■ Data extract
:::

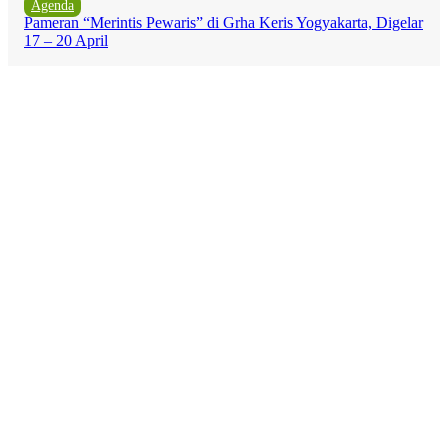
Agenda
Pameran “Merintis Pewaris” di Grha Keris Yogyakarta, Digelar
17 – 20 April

:::

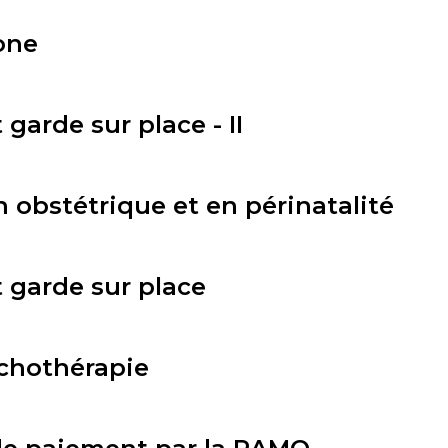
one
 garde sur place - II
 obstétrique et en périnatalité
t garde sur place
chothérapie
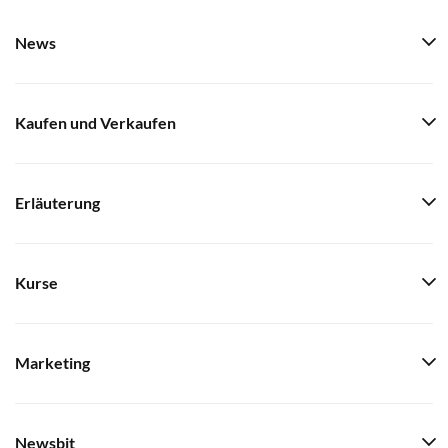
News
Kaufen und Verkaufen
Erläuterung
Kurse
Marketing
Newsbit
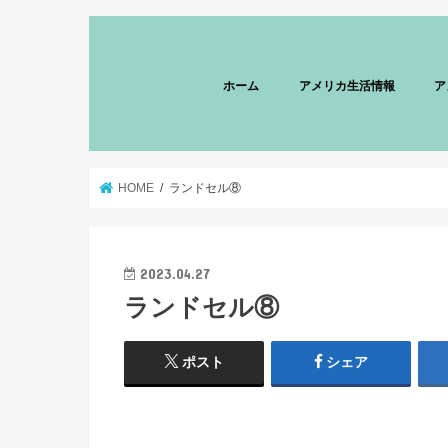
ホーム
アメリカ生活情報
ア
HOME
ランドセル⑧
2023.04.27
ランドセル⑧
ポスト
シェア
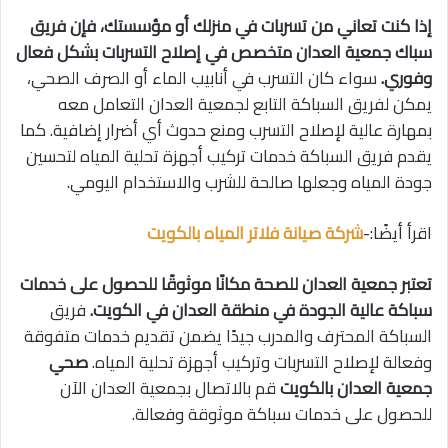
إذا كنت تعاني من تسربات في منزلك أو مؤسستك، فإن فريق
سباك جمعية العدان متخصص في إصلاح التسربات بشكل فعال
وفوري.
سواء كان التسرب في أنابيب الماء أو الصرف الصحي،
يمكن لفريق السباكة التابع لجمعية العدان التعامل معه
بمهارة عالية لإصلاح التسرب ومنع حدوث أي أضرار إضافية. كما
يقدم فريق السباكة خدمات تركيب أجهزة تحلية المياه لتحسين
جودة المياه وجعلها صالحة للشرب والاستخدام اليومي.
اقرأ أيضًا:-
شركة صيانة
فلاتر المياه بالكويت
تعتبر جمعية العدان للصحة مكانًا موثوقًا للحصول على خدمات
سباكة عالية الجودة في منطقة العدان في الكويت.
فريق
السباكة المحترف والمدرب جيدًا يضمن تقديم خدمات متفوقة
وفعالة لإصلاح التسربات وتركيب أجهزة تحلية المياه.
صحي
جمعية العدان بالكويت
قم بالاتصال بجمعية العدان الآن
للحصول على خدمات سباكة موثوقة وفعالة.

:::

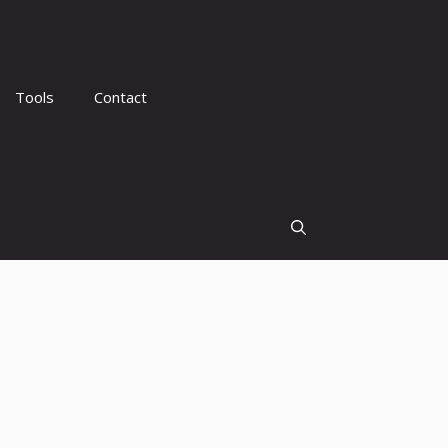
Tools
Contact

:::

Output the lines of the records above exactly as they appear, from the line containing "سباكة عالية الجودة في منطقة العدان في الكويت." through the line containing "للحصول على خدمات سباكة موثوقة وفعالة.".

■ Solution for this exercise
سباكة عالية الجودة في منطقة العدان في الكويت.
فريق
السباكة المحترف والمدرب جيدًا يضمن تقديم خدمات متفوقة
وفعالة لإصلاح التسربات وتركيب أجهزة تحلية المياه.
صحي
جمعية العدان بالكويت
قم بالاتصال بجمعية العدان الآن
للحصول على خدمات سباكة موثوقة وفعالة.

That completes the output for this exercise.